Adding to the complexity of the crisis is the precarious state of the world that existed before the COVID-19 pandemic. Escalating geopolitical risks, rising trade tensions and political polarizations have made it highly difficult for countries to find the collective good will needed to address both domestic and international challenges. In the United States, an increasingly divided population and polarized politics have undercut the cohesion and compromise needed to solve critical issues. These types of political polarizations are occurring around the world, making it difficult to design collaborative solutions to the most profound economic crisis in the post-war era.

Additionally, the deglobalization trends that were already underway before the pandemic erupted are likely to accelerate during the ongoing crisis. As countries increasingly focus on health concerns, national security and other domestic issues, globalization is at risk of being further cast aside. Intensifying trade tensions between the United States and China are a prominent concern but are also just one example among many other decaying trade relations around the world. Structural shifts toward domestic production and regional supply chains would have major implications for the global economy and financial markets.

From an investment standpoint, we are modelling two phases to the global crisis. Financial markets currently remain in the first phase, which is characterized by a prolonged period of elevated risks and uncertainty, with the potential for additional market shocks that could last for multiple quarters. In the second phase, we expect an eventual recovery to gradually take hold, shortly preceded by periods of distorted asset prices and compelling investment opportunities.

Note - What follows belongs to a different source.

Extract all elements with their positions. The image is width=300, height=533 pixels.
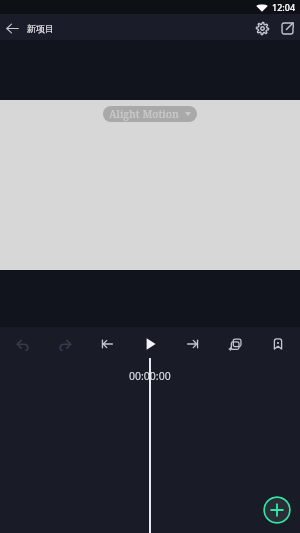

Similar to the playbook we used heading into and eventually out of the global financial crisis in 2008/2009, we are taking a two-staged investment approach. In phase one, we are maintaining a largely defensive stance that focuses on higher allocations to safe haven assets, lower duration exposures in select emerging markets, broad risk-reductions and optimized liquidity. In phase two, we anticipate pursuing undervalued risk assets, with a particular focus on distressed valuations in higher duration local-currency sovereign bonds, emerging market currencies, and various credit sectors.

Overall, we remain confident that these types of phase two investment opportunities will ultimately arise, but we also recognize that the pandemic may persist for multiple quarters, potentially pushing out the timeline for when certain investment opportunities may become suitable. We expect multiple stages of relief rallies and corrections in financial markets before a sustainable recovery eventually takes hold many months from now. Until that point, we are focusing on select areas of value in the phase one environment, including a select set of emerging markets as well as developed market safe havens.

There is still profound uncertainty over the full economic ramifications of the pandemic and how long it will last. Nonetheless, we continue to glean new information and new insights amid the evolving crisis, as we monitor the global economy on a country-by-country basis to uncover the next opportunities that will arise in the post-pandemic world. We will ultimately get to the other side of this crisis.